Sterling Corporate Market Spreads and Yields

iBoxx GBP Corporates Index data provided by Markit Group Ltd

i) GBP Corporate Bond Index Spreads

The sterling bond market trades (and always has) at a premium to the euro one for several reasons. It is much smaller, it is even more illiquid, it is controlled by a few very large players and the information ratio is much poorer. Issue sizes are smaller too, and the sterling market is a longer duration one (7.5 years versus 5 years). Amid the early 2016 oil/commodity sell-off and the resulting equity weakness and volatility, we could and should have expected the sterling market to underperform (it did, slightly), but the Brexit debate has added a little fuel to that.

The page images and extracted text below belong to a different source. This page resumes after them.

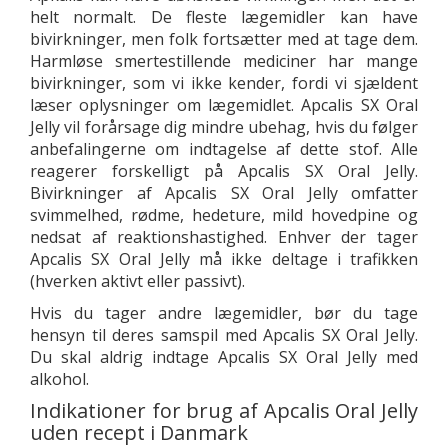
helt normalt. De fleste lægemidler kan have
bivirkninger, men folk fortsætter med at tage dem.
Harmløse smertestillende mediciner har mange
bivirkninger, som vi ikke kender, fordi vi sjældent
læser oplysninger om lægemidlet. Apcalis SX Oral
Jelly vil forårsage dig mindre ubehag, hvis du følger
anbefalingerne om indtagelse af dette stof. Alle
reagerer forskelligt på Apcalis SX Oral Jelly.
Bivirkninger af Apcalis SX Oral Jelly omfatter
svimmelhed, rødme, hedeture, mild hovedpine og
nedsat af reaktionshastighed. Enhver der tager
Apcalis SX Oral Jelly må ikke deltage i trafikken
(hverken aktivt eller passivt).
Hvis du tager andre lægemidler, bør du tage
hensyn til deres samspil med Apcalis SX Oral Jelly.
Du skal aldrig indtage Apcalis SX Oral Jelly med
alkohol.
Indikationer for brug af Apcalis Oral Jelly
uden recept i Danmark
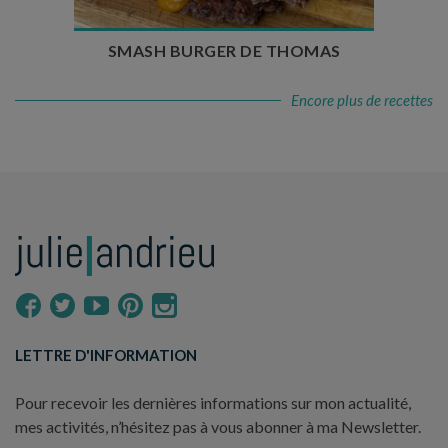
SMASH BURGER DE THOMAS
Encore plus de recettes
LETTRE D'INFORMATION
Pour recevoir les dernières informations sur mon actualité,
mes activités, n’hésitez pas à vous abonner à ma Newsletter.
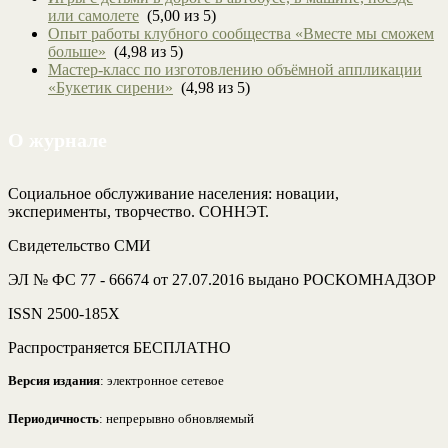
или самолете
(5,00 из 5)
Опыт работы клубного сообщества «Вместе мы сможем
больше»
(4,98 из 5)
Мастер-класс по изготовлению объёмной аппликации
«Букетик сирени»
(4,98 из 5)
О журнале
Социальное обслуживание населения: новации,
эксперименты, творчество. СОННЭТ.
Свидетельство СМИ
ЭЛ № ФС 77 - 66674 от 27.07.2016 выдано РОСКОМНАДЗОР
ISSN 2500-185Х
Распространяется БЕСПЛАТНО
Версия издания
: электронное сетевое
Периодичность
: непрерывно обновляемый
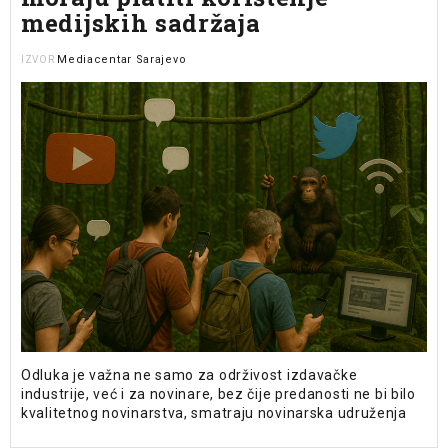
medijskih sadržaja
Mediacentar Sarajevo
IZVOR
Odluka je važna ne samo za održivost izdavačke
industrije, već i za novinare, bez čije predanosti ne bi bilo
kvalitetnog novinarstva, smatraju novinarska udruženja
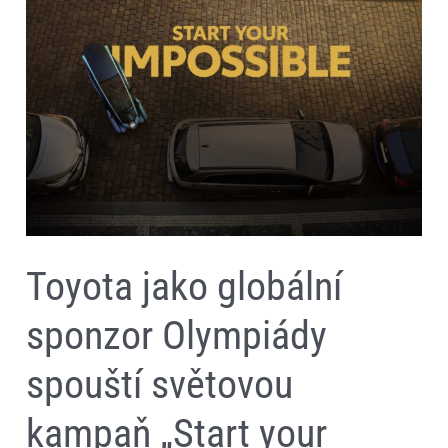
globální
sponzor
Olympiády
spouští
světovou
kampaň
„Start
your
impossible“
Toyota jako globální
sponzor Olympiády
spouští světovou
kampaň „Start your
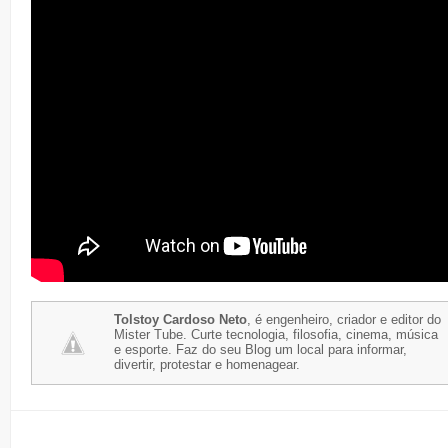
Tolstoy Cardoso Neto
, é engenheiro, criador e editor do
Mister Tube. Curte tecnologia, filosofia, cinema, música
e esporte. Faz do seu Blog um local para informar,
divertir, protestar e homenagear.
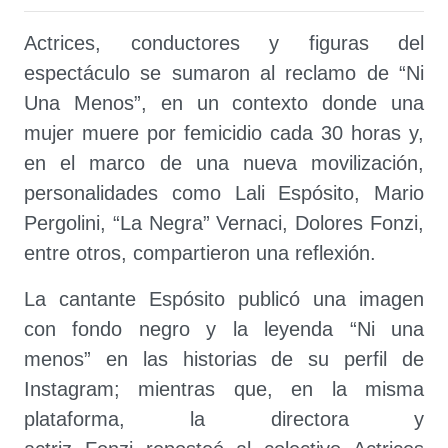
Actrices, conductores y figuras del
espectáculo se sumaron al reclamo de “Ni
Una Menos”, en un contexto donde una
mujer muere por femicidio cada 30 horas y,
en el marco de una nueva movilización,
personalidades como Lali Espósito, Mario
Pergolini, “La Negra” Vernaci, Dolores Fonzi,
entre otros, compartieron una reflexión.
La cantante Espósito publicó una imagen
con fondo negro y la leyenda “Ni una
menos” en las historias de su perfil de
Instagram; mientras que, en la misma
plataforma, la directora y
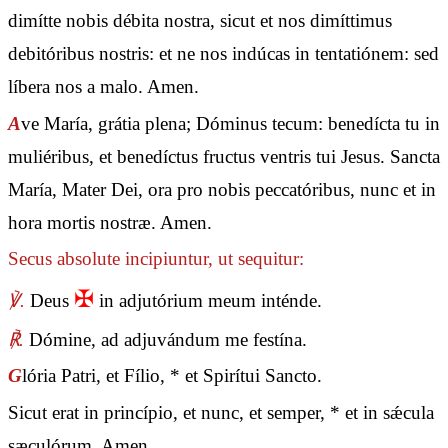
dimítte nobis débita nostra, sicut et nos dimíttimus
debitóribus nostris: et ne nos indúcas in tentatiónem: sed
líbera nos a malo. Amen.
A
ve María, grátia plena; Dóminus tecum: benedícta tu in
muliéribus, et benedíctus fructus ventris tui Jesus. Sancta
María, Mater Dei, ora pro nobis peccatóribus, nunc et in
hora mortis nostræ. Amen.
Secus absolute incipiuntur, ut sequitur:
✠
℣.
Deus
in adjutórium meum inténde.
℟.
Dómine, ad adjuvándum me festína.
G
lória Patri, et Fílio, * et Spirítui Sancto.
Sicut erat in princípio, et nunc, et semper, * et in sǽcula
sæculórum. Amen.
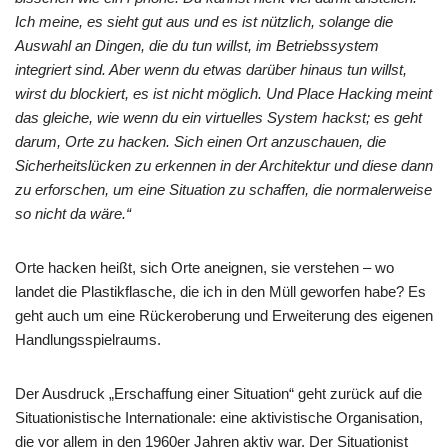
Ich meine, es sieht gut aus und es ist nützlich, solange die
Auswahl an Dingen, die du tun willst, im Betriebssystem
integriert sind. Aber wenn du etwas darüber hinaus tun willst,
wirst du blockiert, es ist nicht möglich. Und Place Hacking meint
das gleiche, wie wenn du ein virtuelles System hackst; es geht
darum, Orte zu hacken. Sich einen Ort anzuschauen, die
Sicherheitslücken zu erkennen in der Architektur und diese dann
zu erforschen, um eine Situation zu schaffen, die normalerweise
so nicht da wäre.“
Orte hacken heißt, sich Orte aneignen, sie verstehen – wo
landet die Plastikflasche, die ich in den Müll geworfen habe? Es
geht auch um eine Rückeroberung und Erweiterung des eigenen
Handlungsspielraums.
Der Ausdruck „Erschaffung einer Situation“ geht zurück auf die
Situationistische Internationale: eine aktivistische Organisation,
die vor allem in den 1960er Jahren aktiv war. Der Situationist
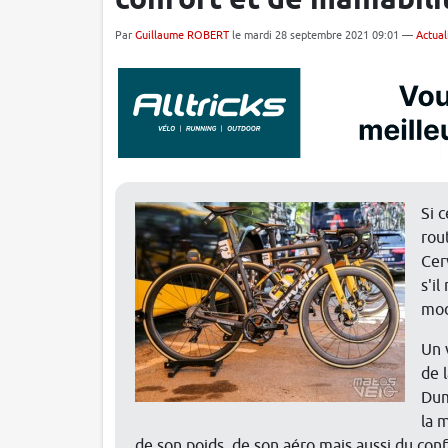
confort et de maniabili
Par
Guillaume ROBERT
le mardi 28 septembre 2021 09:01 —
Actual
Si 
rou
Cer
s'il
mod
Un 
de 
Dum
la 
de son poids, de son aéro mais aussi du con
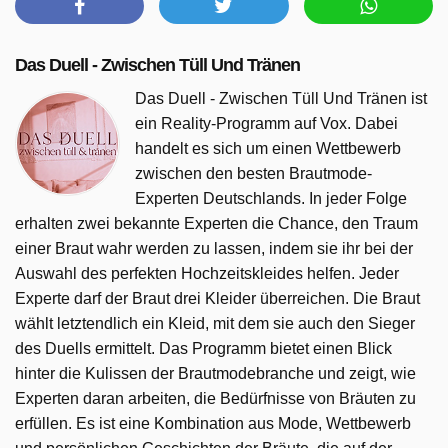
Das Duell - Zwischen Tüll Und Tränen
Das Duell - Zwischen Tüll Und Tränen ist
ein Reality-Programm auf Vox. Dabei
handelt es sich um einen Wettbewerb
zwischen den besten Brautmode-
Experten Deutschlands. In jeder Folge
erhalten zwei bekannte Experten die Chance, den Traum
einer Braut wahr werden zu lassen, indem sie ihr bei der
Auswahl des perfekten Hochzeitskleides helfen. Jeder
Experte darf der Braut drei Kleider überreichen. Die Braut
wählt letztendlich ein Kleid, mit dem sie auch den Sieger
des Duells ermittelt. Das Programm bietet einen Blick
hinter die Kulissen der Brautmodebranche und zeigt, wie
Experten daran arbeiten, die Bedürfnisse von Bräuten zu
erfüllen. Es ist eine Kombination aus Mode, Wettbewerb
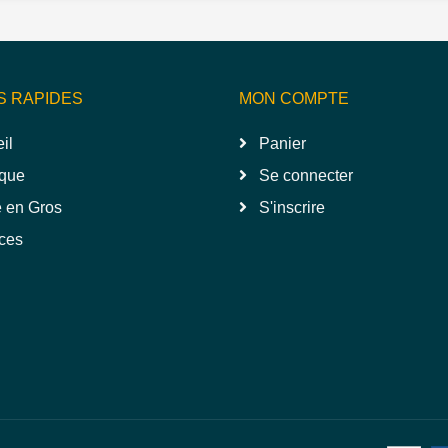
S RAPIDES
MON COMPTE
il
Panier
que
Se connecter
 en Gros
S'inscrire
ces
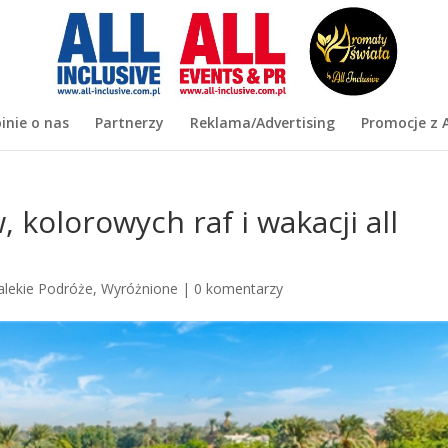
inie o nas
Partnerzy
Reklama/Advertising
Promocje z A
, kolorowych raf i wakacji all
alekie Podróże
,
Wyróżnione
|
0 komentarzy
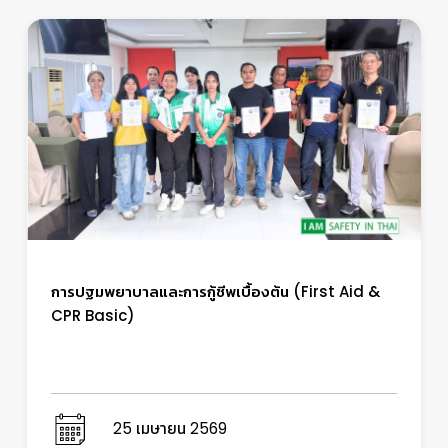
การปฐมพยาบาลและการกู้ชีพเบื้องต้น (First Aid &
CPR Basic)
25 เมษายน 2569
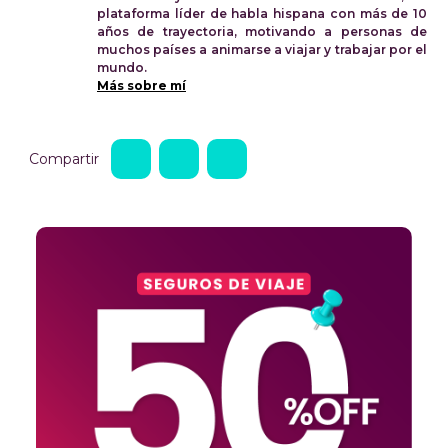
plataforma líder de habla hispana con más de 10
años de trayectoria, motivando a personas de
muchos países a animarse a viajar y trabajar por el
mundo.
Más sobre mí
Compartir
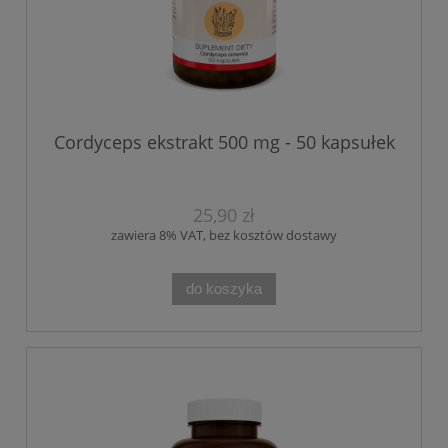
Cordyceps ekstrakt 500 mg - 50 kapsułek
25,90 zł
zawiera 8% VAT, bez kosztów dostawy
do koszyka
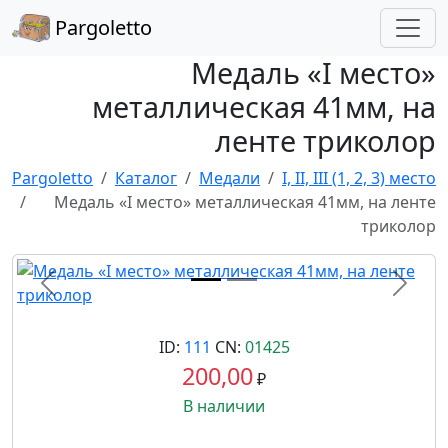
Pargoletto
Медаль «I место»
металлическая 41мм, на
ленте триколор
Pargoletto
Каталог
Медали
I, II, III (1, 2, 3) место
Медаль «I место» металлическая 41мм, на ленте
триколор
Назад
Впере
ID:
111
CN:
01425
200,00
₽
В наличии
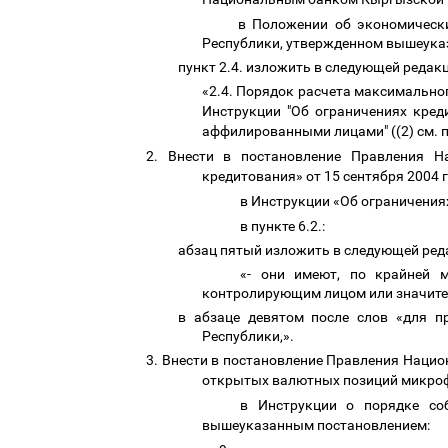
в Положении об экономическ
Республики, утвержденном вышеука
пункт 2.4. изложить в следующей редак
«2.4. Порядок расчета максимальног
Инструкции "Об ограничениях кред
аффилированными лицами" ((2) см. 
2.
Внести в
постановление Правления Н
кредитования» от 15 сентября 2004
в Инструкции «Об ограничени
в пункте 6.2.:
абзац пятый изложить в следующей ред
«- они имеют, по крайней м
контролирующим лицом или значите
в абзаце девятом после слов «для п
Республики,».
3.
Внести в
постановление Правления Нацио
открытых валютных позиций микроф
в Инструкции о порядке со
вышеуказанным постановлением:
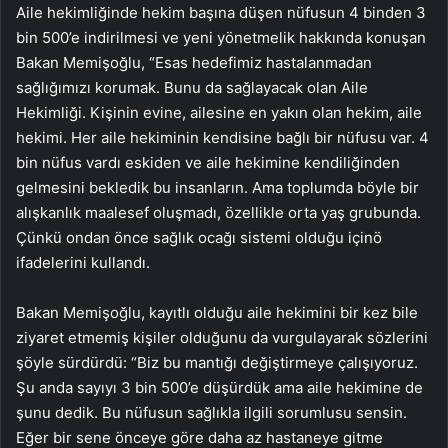
Aile hekimliğinde hekim başına düşen nüfusun 4 binden 3
bin 500’e indirilmesi ve yeni yönetmelik hakkında konuşan
Bakan Memişoğlu, “Esas hedefimiz hastalanmadan
sağlığımızı korumak. Bunu da sağlayacak olan Aile
Hekimliği. Kişinin evine, ailesine en yakın olan hekim, aile
hekimi. Her aile hekiminin kendisine bağlı bir nüfusu var. 4
bin nüfus vardı eskiden ve aile hekimine kendiliğinden
gelmesini bekledik bu insanların. Ama toplumda böyle bir
alışkanlık maalesef oluşmadı, özellikle orta yaş grubunda.
Çünkü ondan önce sağlık ocağı sistemi olduğu içinö
ifadelerini kullandı.
Bakan Memişoğlu, kayıtlı olduğu aile hekimini bir kez bile
ziyaret etmemiş kişiler olduğunu da vurgulayarak sözlerini
şöyle sürdürdü: “Biz bu mantığı değiştirmeye çalışıyoruz.
Şu anda sayıyı 3 bin 500’e düşürdük ama aile hekimine de
şunu dedik. Bu nüfusun sağlıkla ilgili sorumlusu sensin.
Eğer bir sene önceye göre daha az hastaneye gitme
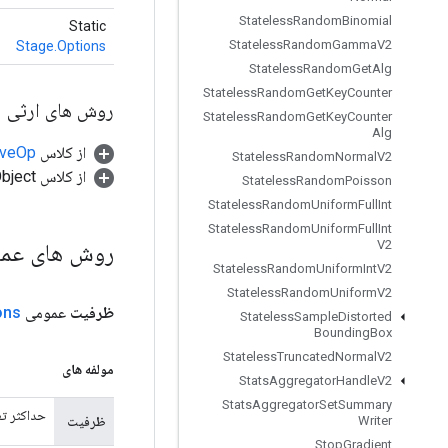
Stateless
Random
Binomial
Static
Stateless
Random
Gamma
V2
Stage.Options
Stateless
Random
Get
Alg
Stateless
Random
Get
Key
Counter
روش های ارثی
Stateless
Random
Get
Key
Counter
Alg
از کلاس
tiveOp
Stateless
Random
Normal
V2
از کلاس java.lang.Object
Stateless
Random
Poisson
Stateless
Random
Uniform
Full
Int
Stateless
Random
Uniform
Full
Int
V2
روش های عم
Stateless
Random
Uniform
Int
V2
Stateless
Random
Uniform
V2
ظرفیت
عمومی
ons
Stateless
Sample
Distorted
Bounding
Box
Stateless
Truncated
Normal
V2
مولفه های
Stats
Aggregator
Handle
V2
Stats
Aggregator
Set
Summary
حداکثر تعداد عناصر 
ظرفیت
Writer
Stop
Gradient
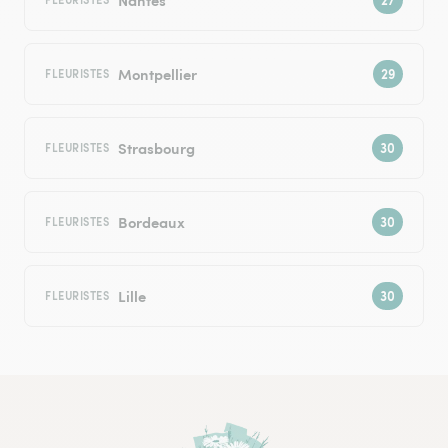
Montpellier
FLEURISTES
Strasbourg
FLEURISTES
Bordeaux
FLEURISTES
Lille
FLEURISTES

After a stellar year for returns in 2016, we look for more normal markets in 2017. We’re actually probably there given that the BoE has now successfully completed its £10bn corporate bond QE some 11-months ahead of schedule.

Spreads have remained relatively stable through periods of volatility impacting more so equities and Gilts. The Gilt market sell-off in September ate into returns which to the end of August had sat at 4.9% for the corporate bond index. Those returns have now fallen to 3.4% in the year to end November (FTSE +2.6% in the same period), as Gilts yields edged higher while spreads moved 6bp wider.